Long stories short
- Denmark and the Netherlands confirmed plans to send F-16 fighters to Ukraine.
- Hilary became the first tropical storm to hit California in 84 years.
- Spain beat England 1-0 to win the women’s World Cup (more below).
How Assad won
Ten years ago, in the early hours of 21 August 2013, President Basher al-Assad’s forces sent rockets carrying sarin gas into an opposition-controlled area on the outskirts of Syria’s capital Damascus.
So what? History does not move in straight lines. But if you were to choose one point that heralded the era of impunity that autocrats enjoy today, the Ghouta chemical weapons attack is when the old standards came crashing down.
The tasteless, invisible nerve agent spread silently. Children in their pyjamas started to foam at the mouth, paralysed in agony. Then their lungs stopped working. More than 1,400 people died.

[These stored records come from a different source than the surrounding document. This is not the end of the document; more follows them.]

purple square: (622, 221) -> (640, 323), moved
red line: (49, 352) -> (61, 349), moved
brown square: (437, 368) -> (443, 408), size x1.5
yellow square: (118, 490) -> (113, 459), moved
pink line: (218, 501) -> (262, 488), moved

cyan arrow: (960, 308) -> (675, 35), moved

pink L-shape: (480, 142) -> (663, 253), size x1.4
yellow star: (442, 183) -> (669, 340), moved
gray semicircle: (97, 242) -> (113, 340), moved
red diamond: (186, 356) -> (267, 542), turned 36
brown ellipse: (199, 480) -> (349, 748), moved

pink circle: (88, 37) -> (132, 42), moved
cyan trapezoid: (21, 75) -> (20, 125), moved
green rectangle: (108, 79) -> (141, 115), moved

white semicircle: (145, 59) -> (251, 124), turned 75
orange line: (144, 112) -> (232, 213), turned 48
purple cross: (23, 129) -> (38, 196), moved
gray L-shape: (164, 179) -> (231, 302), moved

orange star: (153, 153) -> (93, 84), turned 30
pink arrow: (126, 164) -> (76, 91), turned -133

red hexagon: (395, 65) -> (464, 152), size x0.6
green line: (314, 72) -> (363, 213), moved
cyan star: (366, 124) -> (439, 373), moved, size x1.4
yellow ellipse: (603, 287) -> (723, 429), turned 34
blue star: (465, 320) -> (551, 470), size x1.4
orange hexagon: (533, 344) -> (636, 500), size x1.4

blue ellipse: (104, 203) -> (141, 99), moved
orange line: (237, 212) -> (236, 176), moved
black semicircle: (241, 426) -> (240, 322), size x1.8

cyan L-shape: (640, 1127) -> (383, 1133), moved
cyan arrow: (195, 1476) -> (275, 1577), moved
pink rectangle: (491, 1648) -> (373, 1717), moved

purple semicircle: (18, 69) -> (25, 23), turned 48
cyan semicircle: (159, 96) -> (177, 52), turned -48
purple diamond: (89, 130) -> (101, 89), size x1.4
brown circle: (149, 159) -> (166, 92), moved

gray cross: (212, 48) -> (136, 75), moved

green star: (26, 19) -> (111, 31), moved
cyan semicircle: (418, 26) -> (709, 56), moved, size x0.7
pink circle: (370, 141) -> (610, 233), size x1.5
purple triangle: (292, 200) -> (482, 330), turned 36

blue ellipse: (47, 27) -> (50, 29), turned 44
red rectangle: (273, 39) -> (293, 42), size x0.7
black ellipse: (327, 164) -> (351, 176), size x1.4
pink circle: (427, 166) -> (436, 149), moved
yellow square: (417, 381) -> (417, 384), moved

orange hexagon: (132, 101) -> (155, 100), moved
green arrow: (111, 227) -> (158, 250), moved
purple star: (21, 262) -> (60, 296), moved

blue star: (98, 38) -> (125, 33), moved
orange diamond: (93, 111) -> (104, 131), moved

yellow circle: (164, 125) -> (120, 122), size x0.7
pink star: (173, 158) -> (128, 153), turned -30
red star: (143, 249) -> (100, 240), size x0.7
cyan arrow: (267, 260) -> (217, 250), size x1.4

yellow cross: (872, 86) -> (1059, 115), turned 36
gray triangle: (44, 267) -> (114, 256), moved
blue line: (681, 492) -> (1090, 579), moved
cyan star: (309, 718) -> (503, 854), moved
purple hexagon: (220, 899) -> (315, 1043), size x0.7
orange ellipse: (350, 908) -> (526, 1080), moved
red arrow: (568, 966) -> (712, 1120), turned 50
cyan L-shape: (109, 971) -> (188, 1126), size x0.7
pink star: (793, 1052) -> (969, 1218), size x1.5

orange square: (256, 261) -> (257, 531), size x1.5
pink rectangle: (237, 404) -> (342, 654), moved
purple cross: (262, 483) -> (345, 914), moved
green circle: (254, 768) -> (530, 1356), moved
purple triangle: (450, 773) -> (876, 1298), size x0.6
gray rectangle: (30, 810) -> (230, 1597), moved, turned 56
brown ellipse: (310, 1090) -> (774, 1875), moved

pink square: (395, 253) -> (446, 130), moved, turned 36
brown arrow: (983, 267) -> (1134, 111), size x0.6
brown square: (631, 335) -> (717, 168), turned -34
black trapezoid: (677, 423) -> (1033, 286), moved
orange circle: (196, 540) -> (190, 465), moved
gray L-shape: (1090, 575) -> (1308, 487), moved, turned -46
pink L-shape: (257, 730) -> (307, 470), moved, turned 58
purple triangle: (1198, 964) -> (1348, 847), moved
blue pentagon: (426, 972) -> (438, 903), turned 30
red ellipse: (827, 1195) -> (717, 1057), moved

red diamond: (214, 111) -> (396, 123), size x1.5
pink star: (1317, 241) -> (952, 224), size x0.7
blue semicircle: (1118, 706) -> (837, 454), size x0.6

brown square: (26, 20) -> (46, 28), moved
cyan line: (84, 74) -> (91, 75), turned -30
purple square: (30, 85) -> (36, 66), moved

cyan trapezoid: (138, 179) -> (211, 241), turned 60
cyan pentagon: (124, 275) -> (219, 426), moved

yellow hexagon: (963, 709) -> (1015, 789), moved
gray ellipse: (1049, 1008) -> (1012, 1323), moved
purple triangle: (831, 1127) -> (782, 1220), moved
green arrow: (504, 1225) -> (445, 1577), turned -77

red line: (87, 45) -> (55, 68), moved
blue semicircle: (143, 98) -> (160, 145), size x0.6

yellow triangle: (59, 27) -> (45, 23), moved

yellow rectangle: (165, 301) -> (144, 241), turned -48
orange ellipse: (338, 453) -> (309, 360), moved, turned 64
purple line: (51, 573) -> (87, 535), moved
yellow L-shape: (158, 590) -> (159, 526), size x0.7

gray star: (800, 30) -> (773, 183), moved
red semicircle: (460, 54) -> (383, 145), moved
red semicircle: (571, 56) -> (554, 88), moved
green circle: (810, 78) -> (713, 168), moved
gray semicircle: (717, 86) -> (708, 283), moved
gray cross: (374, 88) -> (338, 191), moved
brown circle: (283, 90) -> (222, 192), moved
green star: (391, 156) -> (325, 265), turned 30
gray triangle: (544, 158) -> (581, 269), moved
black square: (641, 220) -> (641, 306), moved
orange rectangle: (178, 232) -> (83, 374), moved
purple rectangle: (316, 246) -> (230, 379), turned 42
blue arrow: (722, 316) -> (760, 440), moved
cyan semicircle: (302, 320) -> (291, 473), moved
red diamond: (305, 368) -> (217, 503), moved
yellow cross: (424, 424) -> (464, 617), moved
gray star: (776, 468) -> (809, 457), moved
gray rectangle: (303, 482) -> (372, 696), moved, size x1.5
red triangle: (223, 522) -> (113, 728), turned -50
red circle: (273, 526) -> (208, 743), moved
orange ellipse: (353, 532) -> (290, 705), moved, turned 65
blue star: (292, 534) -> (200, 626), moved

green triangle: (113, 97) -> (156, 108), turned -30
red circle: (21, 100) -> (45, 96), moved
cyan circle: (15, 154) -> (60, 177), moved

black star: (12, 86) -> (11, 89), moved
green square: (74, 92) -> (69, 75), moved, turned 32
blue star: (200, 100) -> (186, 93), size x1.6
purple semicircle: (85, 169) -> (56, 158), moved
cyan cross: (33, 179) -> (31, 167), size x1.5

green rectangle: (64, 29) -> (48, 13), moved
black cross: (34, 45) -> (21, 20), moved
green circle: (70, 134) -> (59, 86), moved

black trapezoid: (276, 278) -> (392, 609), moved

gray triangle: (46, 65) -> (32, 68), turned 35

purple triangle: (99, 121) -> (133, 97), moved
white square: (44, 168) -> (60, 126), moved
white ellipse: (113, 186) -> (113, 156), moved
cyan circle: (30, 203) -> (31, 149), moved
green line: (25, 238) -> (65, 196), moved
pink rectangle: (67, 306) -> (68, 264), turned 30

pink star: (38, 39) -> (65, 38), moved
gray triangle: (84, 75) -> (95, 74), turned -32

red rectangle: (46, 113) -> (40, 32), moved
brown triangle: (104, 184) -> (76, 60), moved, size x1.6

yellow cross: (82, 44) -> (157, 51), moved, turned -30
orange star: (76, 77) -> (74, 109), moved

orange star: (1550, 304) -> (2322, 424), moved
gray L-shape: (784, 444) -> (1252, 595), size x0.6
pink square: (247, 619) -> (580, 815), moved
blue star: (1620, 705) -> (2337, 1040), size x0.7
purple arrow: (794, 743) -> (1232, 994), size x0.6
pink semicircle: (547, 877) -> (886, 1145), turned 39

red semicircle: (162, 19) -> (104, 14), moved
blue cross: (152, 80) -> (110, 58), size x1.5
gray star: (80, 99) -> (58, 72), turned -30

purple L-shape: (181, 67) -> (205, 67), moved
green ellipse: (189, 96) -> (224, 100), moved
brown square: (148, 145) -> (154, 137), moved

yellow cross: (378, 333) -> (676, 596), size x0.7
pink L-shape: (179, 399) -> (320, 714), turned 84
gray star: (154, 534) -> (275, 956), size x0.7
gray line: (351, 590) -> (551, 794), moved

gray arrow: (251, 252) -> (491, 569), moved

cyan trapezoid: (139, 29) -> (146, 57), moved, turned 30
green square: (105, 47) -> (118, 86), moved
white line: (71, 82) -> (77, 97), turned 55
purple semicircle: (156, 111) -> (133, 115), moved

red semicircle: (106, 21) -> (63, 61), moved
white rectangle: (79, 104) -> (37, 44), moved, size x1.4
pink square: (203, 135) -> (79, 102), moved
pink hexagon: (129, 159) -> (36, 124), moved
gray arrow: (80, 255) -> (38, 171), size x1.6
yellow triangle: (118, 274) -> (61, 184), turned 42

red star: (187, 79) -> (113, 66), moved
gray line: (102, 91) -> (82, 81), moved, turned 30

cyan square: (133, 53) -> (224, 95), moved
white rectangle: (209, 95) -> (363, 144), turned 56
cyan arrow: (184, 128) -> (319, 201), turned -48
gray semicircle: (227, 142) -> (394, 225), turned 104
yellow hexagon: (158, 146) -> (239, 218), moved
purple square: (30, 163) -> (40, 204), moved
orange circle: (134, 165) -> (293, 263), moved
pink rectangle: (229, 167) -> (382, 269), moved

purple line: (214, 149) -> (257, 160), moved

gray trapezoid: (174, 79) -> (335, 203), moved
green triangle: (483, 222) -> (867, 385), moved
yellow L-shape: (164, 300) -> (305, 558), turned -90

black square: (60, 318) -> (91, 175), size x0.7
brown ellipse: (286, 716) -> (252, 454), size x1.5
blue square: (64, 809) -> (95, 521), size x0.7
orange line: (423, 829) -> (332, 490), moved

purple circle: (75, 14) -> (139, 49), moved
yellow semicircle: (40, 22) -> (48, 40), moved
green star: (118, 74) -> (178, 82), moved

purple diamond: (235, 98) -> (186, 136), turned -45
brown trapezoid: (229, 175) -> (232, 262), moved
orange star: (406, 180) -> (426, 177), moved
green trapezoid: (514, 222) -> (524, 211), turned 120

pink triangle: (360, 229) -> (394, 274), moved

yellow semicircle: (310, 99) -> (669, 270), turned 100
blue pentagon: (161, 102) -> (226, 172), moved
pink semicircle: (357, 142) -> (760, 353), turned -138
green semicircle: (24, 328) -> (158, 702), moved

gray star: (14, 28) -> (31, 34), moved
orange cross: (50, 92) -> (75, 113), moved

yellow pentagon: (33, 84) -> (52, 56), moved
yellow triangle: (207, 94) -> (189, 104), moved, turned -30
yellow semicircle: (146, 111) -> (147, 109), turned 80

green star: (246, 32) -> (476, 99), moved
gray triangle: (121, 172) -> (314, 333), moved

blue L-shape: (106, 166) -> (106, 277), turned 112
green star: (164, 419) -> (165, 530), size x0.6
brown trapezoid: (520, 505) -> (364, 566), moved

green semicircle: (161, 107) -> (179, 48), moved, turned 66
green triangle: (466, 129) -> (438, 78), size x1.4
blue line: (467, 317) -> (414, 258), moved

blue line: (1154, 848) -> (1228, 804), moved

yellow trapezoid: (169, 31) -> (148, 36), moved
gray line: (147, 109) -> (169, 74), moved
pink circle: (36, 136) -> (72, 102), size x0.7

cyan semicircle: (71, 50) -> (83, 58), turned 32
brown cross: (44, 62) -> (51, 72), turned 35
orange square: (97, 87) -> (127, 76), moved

What followed. A week after the attack, Ed Miliband’s Labour Party and Tory rebels blocked a parliamentary vote for UK military intervention.
- Without the British onside and with the catastrophe of Iraq weighing on American minds, Barack Obama lost his nerve.
- His “red line” on chemical weapons use in Syria evaporated and he opted for punitive diplomatic measures instead. Russia jumped in and offered to disarm Syria’s chemical arsenal.
- Both Moscow and Damascus then launched huge disinformation campaigns to discredit witnesses and investigators.
From 2013 to 2019, there were around 300 documented chemical weapon attacks in Syria – about one every six days – according to Global Public Policy Unit. No one has ever been indicted or stood trial for the chemical attacks and Russia has vetoed any serious action against its ally.
The attack cemented Assad’s position as an international pariah. A decade on, he has been welcomed back into the Arab League and will be glad handing delegates at Dubai’s Cop28 in November, as regional powers look to send Syrian refugees home and contain Syria’s export of the highly addictive drug captagon (see: Butcher of Syria).
So far, neither of these objectives looks close to being achieved, writes analyst Charles Lister, as
- Russia has vetoed an extension of cross-border aid into northwest Syria; and
- resumed airstrikes in northwest Syria for the first time since November 2022, and
- Assad says privately he will not engage with a UN-run committee that seeks negotiations between Assad and the Syrian opposition.
I am not as I was. Dr Mohamad Katoub, a Syrian dentist, was one of the first responders in Ghouta in 2013. “We prepared for hundreds of people coming to the medical centre, but thousands came,” he says. “In the end, many patients were delivered in farmer’s trucks. They were trying to help, but no one had any protective equipment.”
Katoub says that while there have been numerous investigations, the world has focused on getting rid of Assad’s chemical weapons rather than on accountability for the attack.
“The message for any other dictator is you can use chemical weapons, and the only thing other governments care about is the weapon arsenal itself,” he says. “When you do nothing, you send a message to dictators that you can do more.”
One straight line. It is 1,200 miles from Damascus to Kyiv. In this instance at least, a straight line can be traced from the world’s collective failure in Syria to the Ukrainians dying in their homes.
Russia’s strategies of attacking health facilities, destroying infrastructure and community services were all tested in Syria. The same social media accounts are used to deny war crimes in both Syria and Ukraine, Katoub says. “This vote [in Parliament] and other inactions from Western countries led to the impunity we see today.”
Not incidentally a recent CNN poll found that a majority of Americans oppose additional funding to support Ukraine, as public opinion splits over whether the US has done enough. One look at Syria should be enough to remind US officials of the true cost of false economies.